> [Work to be completed]: Return verbatim the line containing "Rachel Reeves" together with all lines that follow it in the records, and no other material.

»»

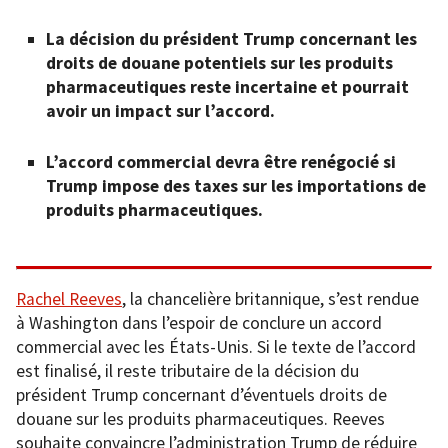
La décision du président Trump concernant les
droits de douane potentiels sur les produits
pharmaceutiques reste incertaine et pourrait
avoir un impact sur l’accord.
L’accord commercial devra être renégocié si
Trump impose des taxes sur les importations de
produits pharmaceutiques.
Rachel Reeves
, la chancelière britannique, s’est rendue
à Washington dans l’espoir de conclure un accord
commercial avec les États-Unis. Si le texte de l’accord
est finalisé, il reste tributaire de la décision du
président Trump concernant d’éventuels droits de
douane sur les produits pharmaceutiques. Reeves
souhaite convaincre l’administration Trump de réduire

««

> [Solved exercise]:
Rachel Reeves
, la chancelière britannique, s’est rendue
à Washington dans l’espoir de conclure un accord
commercial avec les États-Unis. Si le texte de l’accord
est finalisé, il reste tributaire de la décision du
président Trump concernant d’éventuels droits de
douane sur les produits pharmaceutiques. Reeves
souhaite convaincre l’administration Trump de réduire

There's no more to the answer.